Kickstart your transition from SQL analytic and window functions to Neo4j

Published in

Neo4j Developer Blog

9 min readSep 21, 2020

Before I started working with graph databases, I worked with relational databases using the SQL query language for years. As a data scientist, analytic functions, sometimes known as window functions, are a regular part of my SQL data wrangling tool kit.

With SQL analytic functions, I can run a calculation for each row in a table and have the calculation include values from other rows within a window before and after the row in question. Analyzing a row of data in relationship to its neighbors often provides useful insights. I use analytic functions to calculate things like percent of total, change since the previous observation, rank order, and running totals.

These days, much of my work involves graph databases. I’m writing Cypher as often as SQL. Analyzing data points in the context of their neighbors comes naturally in a graph database. I can answer the questions I was investigating with SQL analytic functions using tools from Neo4j’s Cypher query language and the APOC library. In the examples below, we’ll have fun comparing SQL and Cypher using data from the Women’s World Cup.

Key SQL syntax

SQL aggregate functions can use a group by clause to identify the fields that should be used to group the data. You get back one row per unique value in the group by fields.

Sometimes we want to calculate a value that involves multiple rows, but we need to return all the rows that were part of the calculation instead of one row per unique value in a group by clause.

This is where analytic or window functions come in. Different relational database vendors implement these functions slightly differently, but the main ideas are similar.

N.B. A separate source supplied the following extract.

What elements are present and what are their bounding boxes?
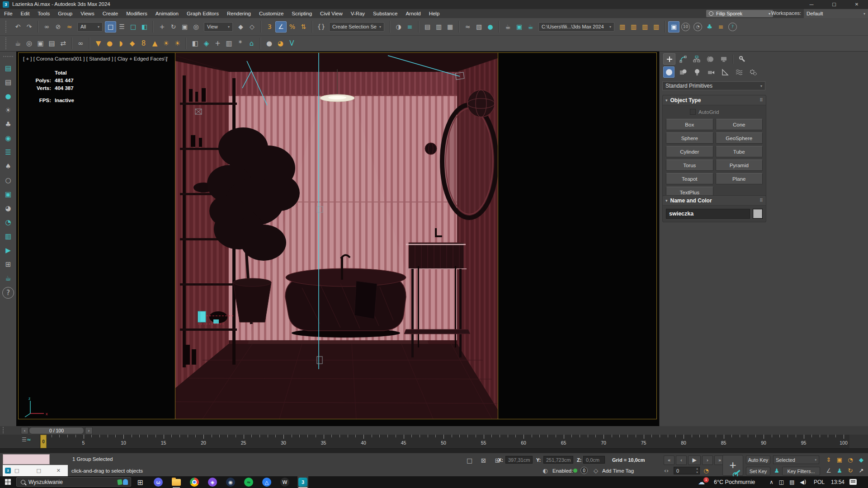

You can use the syntaxover (partition by <field name>) to calculate an aggregation based on the rows that share a common value for the field named in the partition by clause while still returning all of the rows.

Here’s a simple example of what this might look like in SQL.

select order_number, 
line_number, 
price,
sum(price) over (partition by order_number) order_total_price
from order_lines

This query would return

the line number price for each line item on an order, but it would also give us
the sum of the price column for all rows that share the same order_number value as that row.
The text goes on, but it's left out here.